◆ Directions for this task
Down to the last line, repeat the entries exactly and drop any image.

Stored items
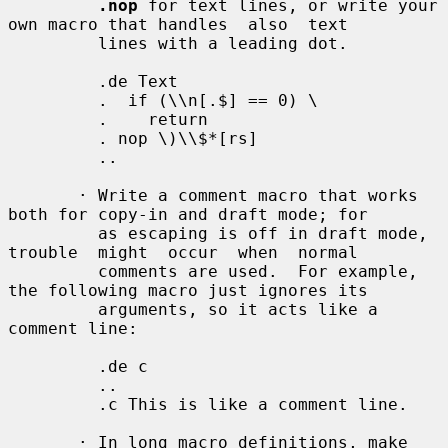
.nop
 for text lines, or write your 
own macro that handles  also  text

         lines with a leading dot.

         .de Text

         .  if (\\n[.$] == 0) \

         .    return

         . nop \)\\$*[rs]

         ..

       · Write a comment macro that works 
both for copy-in and draft mode; for

         as escaping is off in draft mode, 
trouble  might  occur  when  normal

         comments are used.  For example, 
the following macro just ignores its

         arguments, so it acts like a 
comment line:

         .de c

         ..

         .c This is like a comment line.

       · In long macro definitions, make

◆ Answer box
.nop
 for text lines, or write your 
own macro that handles  also  text

         lines with a leading dot.

         .de Text

         .  if (\\n[.$] == 0) \

         .    return

         . nop \)\\$*[rs]

         ..

       · Write a comment macro that works 
both for copy-in and draft mode; for

         as escaping is off in draft mode, 
trouble  might  occur  when  normal

         comments are used.  For example, 
the following macro just ignores its

         arguments, so it acts like a 
comment line:

         .de c

         ..

         .c This is like a comment line.

       · In long macro definitions, make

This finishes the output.